NikitaSokovnin

  • 27 Mar
  • Joined Jan 11, 2024
  • 1 best answer
  • The new DataDreamer v0.2.0 update expands its capabilities for generating synthetic data and pre-annotating real datasets. This version introduces SlimSAM for instance segmentation. Additionally, the Qwen 2.5 language model is now integrated as a prompt generator, boosting text data generation. With these updates, DataDreamer becomes even better suited for data preparation and annotation.

    Data Prepping (Annotation)

    Step 1 of training and deploying (to eg. OAK cameras) a custom ML model is data preparation. This includes collecting, cleaning, and annotating data. DataDreamer simplifies this process by providing tools for auto-annotation of images and generating synthetic data.
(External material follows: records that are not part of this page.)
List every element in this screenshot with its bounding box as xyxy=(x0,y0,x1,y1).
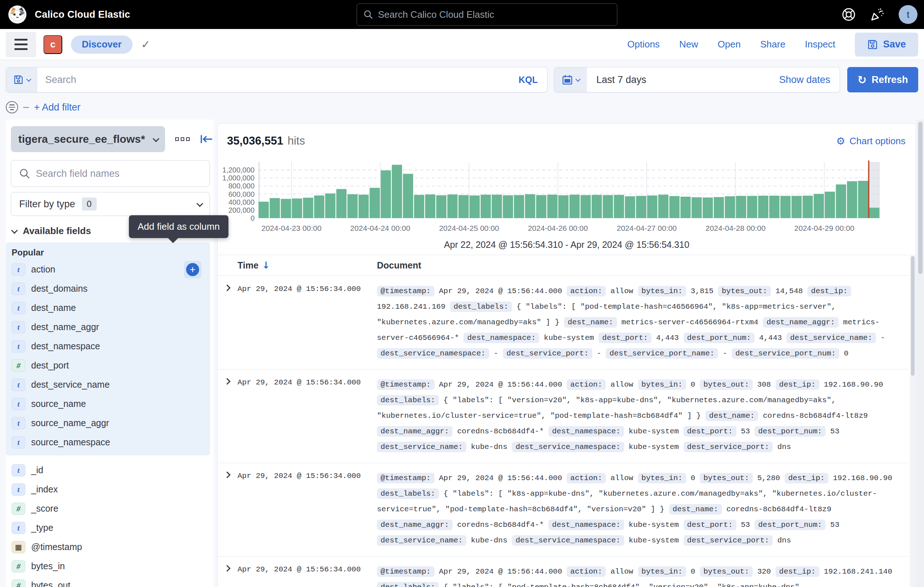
field-chip-dest_labels: dest_labels: xyxy=(377,582,439,587)
query-input[interactable] xyxy=(37,68,509,92)
chevron-down-icon xyxy=(11,227,18,234)
time-range-value[interactable]: Last 7 days xyxy=(587,68,770,92)
filter-icon[interactable] xyxy=(6,101,18,113)
field-type-t-icon: t xyxy=(12,379,25,391)
filter-by-type[interactable]: Filter by type 0 xyxy=(11,192,210,216)
fields-sidebar: tigera_secure_ee_flows* Filter by type xyxy=(6,119,214,587)
field-value: 3,815 xyxy=(686,287,718,295)
field-item-@timestamp[interactable]: ▦@timestamp xyxy=(12,537,214,557)
field-name: bytes_in xyxy=(31,561,65,571)
help-button[interactable] xyxy=(842,7,856,22)
field-value: 14,548 xyxy=(771,287,807,295)
global-search[interactable] xyxy=(356,3,617,26)
expand-row-icon[interactable] xyxy=(225,566,229,572)
page-scrollbar[interactable] xyxy=(917,119,924,587)
table-row: Apr 29, 2024 @ 15:56:34.000@timestamp: A… xyxy=(218,463,908,557)
add-field-as-column-button[interactable]: + xyxy=(184,261,201,278)
field-chip-action: action: xyxy=(567,566,606,577)
index-pattern-selector[interactable]: tigera_secure_ee_flows* xyxy=(11,126,165,152)
field-item-dest_port[interactable]: #dest_port xyxy=(12,356,210,375)
field-options-icon[interactable] xyxy=(175,137,190,141)
field-item-_type[interactable]: t_type xyxy=(12,518,214,537)
field-item-_score[interactable]: #_score xyxy=(12,499,214,518)
chevron-down-icon xyxy=(26,77,31,82)
field-item-bytes_out[interactable]: #bytes_out xyxy=(12,576,214,587)
field-item-dest_domains[interactable]: tdest_domains xyxy=(12,279,210,298)
add-filter-link[interactable]: + Add filter xyxy=(34,102,80,113)
field-item-dest_name_aggr[interactable]: tdest_name_aggr xyxy=(12,317,210,337)
field-value: 192.168.90.90 xyxy=(819,380,883,389)
kql-selector[interactable]: KQL xyxy=(509,74,547,85)
collapse-sidebar-icon[interactable] xyxy=(199,134,214,145)
field-item-source_namespace[interactable]: tsource_namespace xyxy=(12,433,210,452)
field-chip-dest_name_aggr: dest_name_aggr: xyxy=(377,426,452,437)
doc-table-body: Apr 29, 2024 @ 15:56:34.000@timestamp: A… xyxy=(218,276,908,587)
field-chip-dest_port: dest_port: xyxy=(683,426,736,437)
expand-row-icon[interactable] xyxy=(225,379,229,385)
field-item-action[interactable]: taction+ xyxy=(12,260,210,279)
chevron-down-icon xyxy=(196,200,203,207)
field-type-number-icon: # xyxy=(12,359,25,372)
field-type-t-icon: t xyxy=(12,522,25,534)
toolbar: c Discover ✓ OptionsNewOpenShareInspect … xyxy=(0,29,924,60)
menu-open[interactable]: Open xyxy=(718,39,741,50)
saved-query-icon xyxy=(13,74,23,85)
field-type-number-icon: # xyxy=(12,503,25,515)
time-column-header[interactable]: Time ↓ xyxy=(238,260,270,271)
field-item-dest_namespace[interactable]: tdest_namespace xyxy=(12,337,210,356)
field-value: - xyxy=(592,349,606,358)
field-value: 308 xyxy=(753,380,776,389)
table-row: Apr 29, 2024 @ 15:56:34.000@timestamp: A… xyxy=(218,370,908,463)
field-value: 0 xyxy=(686,567,700,576)
field-item-_id[interactable]: t_id xyxy=(12,461,214,480)
field-chip-bytes_out: bytes_out: xyxy=(700,566,753,577)
top-menu: OptionsNewOpenShareInspect xyxy=(627,39,855,50)
field-type-t-icon: t xyxy=(12,483,25,496)
menu-inspect[interactable]: Inspect xyxy=(805,39,835,50)
calendar-icon xyxy=(562,74,573,85)
menu-toggle-button[interactable] xyxy=(6,32,36,57)
show-dates-link[interactable]: Show dates xyxy=(770,74,840,86)
field-name: _id xyxy=(31,465,43,475)
field-item-bytes_in[interactable]: #bytes_in xyxy=(12,557,214,576)
field-item-dest_name[interactable]: tdest_name xyxy=(12,298,210,317)
save-button[interactable]: Save xyxy=(855,33,918,56)
expand-row-icon[interactable] xyxy=(225,286,229,291)
user-avatar[interactable]: t xyxy=(899,5,917,24)
refresh-button[interactable]: ↻ Refresh xyxy=(847,67,918,93)
field-search-input[interactable] xyxy=(36,168,181,179)
gear-icon: ⚙ xyxy=(836,135,845,147)
field-value: allow xyxy=(606,567,638,576)
whats-new-button[interactable] xyxy=(870,7,885,22)
field-value: coredns-8cb684df4-lt8z9 xyxy=(758,412,868,420)
field-chip-dest_labels: dest_labels: xyxy=(377,395,439,405)
calendar-button[interactable] xyxy=(554,68,587,92)
row-document: @timestamp: Apr 29, 2024 @ 15:56:44.000 … xyxy=(377,470,908,548)
field-chip-dest_ip: dest_ip: xyxy=(807,286,851,296)
expand-row-icon[interactable] xyxy=(225,473,229,478)
menu-share[interactable]: Share xyxy=(761,39,785,50)
svg-text:600,000: 600,000 xyxy=(228,190,254,198)
saved-queries-button[interactable] xyxy=(6,68,37,92)
field-item-_index[interactable]: t_index xyxy=(12,480,214,499)
breadcrumb-discover[interactable]: Discover xyxy=(71,35,132,54)
field-value: allow xyxy=(606,380,638,389)
field-item-source_name_aggr[interactable]: tsource_name_aggr xyxy=(12,413,210,433)
field-chip-dest_service_namespace: dest_service_namespace: xyxy=(512,535,624,546)
global-search-input[interactable] xyxy=(378,9,602,20)
field-item-source_name[interactable]: tsource_name xyxy=(12,394,210,413)
chart-options-button[interactable]: ⚙ Chart options xyxy=(836,135,906,147)
field-chip-dest_ip: dest_ip: xyxy=(785,473,828,483)
field-value: kube-system xyxy=(624,521,683,529)
field-value: kube-system xyxy=(539,334,599,342)
field-item-dest_service_name[interactable]: tdest_service_name xyxy=(12,375,210,394)
document-histogram[interactable]: 0200,000400,000600,000800,0001,000,0001,… xyxy=(218,158,908,238)
field-search[interactable] xyxy=(11,160,210,187)
menu-options[interactable]: Options xyxy=(627,39,660,50)
menu-new[interactable]: New xyxy=(679,39,698,50)
field-name: dest_name_aggr xyxy=(31,322,99,332)
field-value: coredns-8cb684df4-lt8z9 xyxy=(722,505,831,513)
field-name: source_name xyxy=(31,398,86,409)
table-scrollbar[interactable] xyxy=(910,255,916,587)
space-badge[interactable]: c xyxy=(43,35,62,54)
    On the video above you can see how to use DataDreamer to auto-annotate a video (sequence of images). If you took all frames of the video
    and include the in the dataset you would have a lot of similar images, which isn't good for training a model, as it would be overfitting.

    That's why you'd usually take only eg. 1 frame per second, which we can accomplish easily with OpenCV (Gist here). After we have images in frames/ folder, we can use DataStreamer to auto-annotate them.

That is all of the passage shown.